# EXERCISE DESCRIPTION
Using the entries below, copy exactly each line from the line with "nâng cao giá trị." up to and including the line with "ускладнень з боку", with every picture left out.
%%
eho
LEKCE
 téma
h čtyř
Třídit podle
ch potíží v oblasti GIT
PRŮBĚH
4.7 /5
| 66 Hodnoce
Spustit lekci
%%
%%
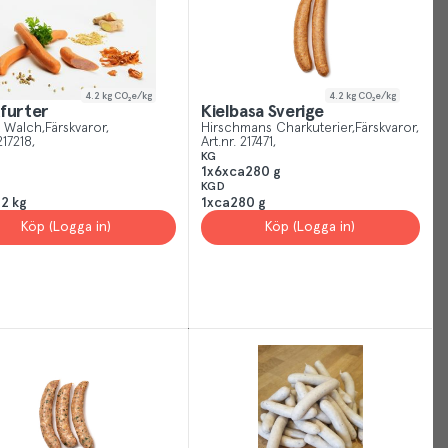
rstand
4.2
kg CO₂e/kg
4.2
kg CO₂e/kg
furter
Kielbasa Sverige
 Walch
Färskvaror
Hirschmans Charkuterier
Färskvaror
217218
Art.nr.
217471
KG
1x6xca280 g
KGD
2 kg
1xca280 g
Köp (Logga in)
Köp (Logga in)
%%
%%
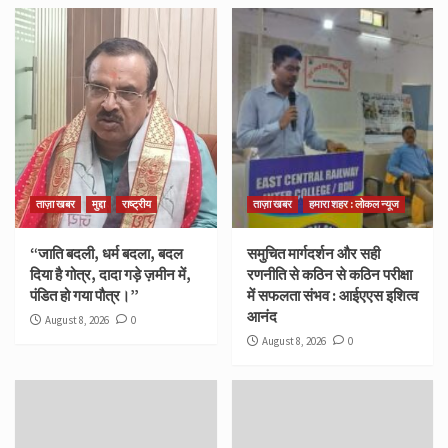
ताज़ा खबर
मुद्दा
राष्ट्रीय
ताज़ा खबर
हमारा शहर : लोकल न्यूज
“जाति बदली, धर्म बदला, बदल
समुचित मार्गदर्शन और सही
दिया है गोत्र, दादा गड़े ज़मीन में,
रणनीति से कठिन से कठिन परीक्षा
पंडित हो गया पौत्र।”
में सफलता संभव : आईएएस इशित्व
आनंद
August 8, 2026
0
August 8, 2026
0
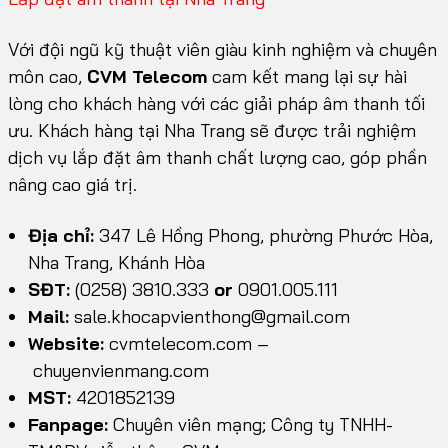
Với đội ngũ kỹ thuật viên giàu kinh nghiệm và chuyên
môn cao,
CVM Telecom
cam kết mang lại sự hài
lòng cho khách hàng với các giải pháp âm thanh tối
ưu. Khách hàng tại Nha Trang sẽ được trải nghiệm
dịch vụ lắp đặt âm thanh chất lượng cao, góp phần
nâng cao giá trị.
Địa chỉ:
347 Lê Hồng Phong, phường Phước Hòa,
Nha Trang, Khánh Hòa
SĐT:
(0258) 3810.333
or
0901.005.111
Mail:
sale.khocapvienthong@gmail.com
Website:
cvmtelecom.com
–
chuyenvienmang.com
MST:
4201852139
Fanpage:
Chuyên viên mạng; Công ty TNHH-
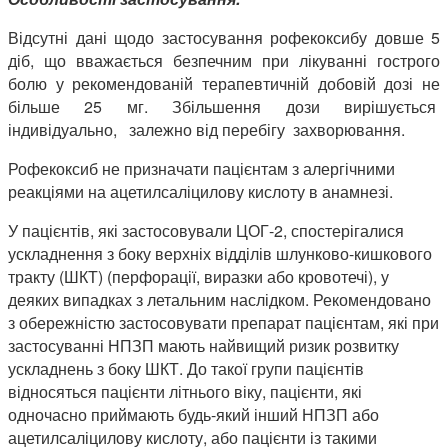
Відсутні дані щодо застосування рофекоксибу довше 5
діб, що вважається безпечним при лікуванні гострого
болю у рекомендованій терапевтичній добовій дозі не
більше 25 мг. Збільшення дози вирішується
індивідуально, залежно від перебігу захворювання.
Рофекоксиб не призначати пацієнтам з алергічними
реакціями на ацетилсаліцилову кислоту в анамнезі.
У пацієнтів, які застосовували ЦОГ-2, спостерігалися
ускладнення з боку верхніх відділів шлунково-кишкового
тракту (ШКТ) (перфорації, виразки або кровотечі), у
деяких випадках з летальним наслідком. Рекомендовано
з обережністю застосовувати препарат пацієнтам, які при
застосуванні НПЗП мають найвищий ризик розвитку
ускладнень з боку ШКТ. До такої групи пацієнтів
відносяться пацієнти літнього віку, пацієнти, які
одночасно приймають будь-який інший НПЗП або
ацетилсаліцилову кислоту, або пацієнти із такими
%%
# ANSWER TO THIS TASK
nâng cao giá trị.
Địa chỉ:
347 Lê Hồng Phong, phường Phước Hòa,
Nha Trang, Khánh Hòa
SĐT:
(0258) 3810.333
or
0901.005.111
Mail:
sale.khocapvienthong@gmail.com
Website:
cvmtelecom.com
–
chuyenvienmang.com
MST:
4201852139
Fanpage:
Chuyên viên mạng; Công ty TNHH-
Відсутні дані щодо застосування рофекоксибу довше 5
діб, що вважається безпечним при лікуванні гострого
болю у рекомендованій терапевтичній добовій дозі не
більше 25 мг. Збільшення дози вирішується
індивідуально, залежно від перебігу захворювання.
Рофекоксиб не призначати пацієнтам з алергічними
реакціями на ацетилсаліцилову кислоту в анамнезі.
У пацієнтів, які застосовували ЦОГ-2, спостерігалися
ускладнення з боку верхніх відділів шлунково-кишкового
тракту (ШКТ) (перфорації, виразки або кровотечі), у
деяких випадках з летальним наслідком. Рекомендовано
з обережністю застосовувати препарат пацієнтам, які при
застосуванні НПЗП мають найвищий ризик розвитку
ускладнень з боку ШКТ. До такої групи пацієнтів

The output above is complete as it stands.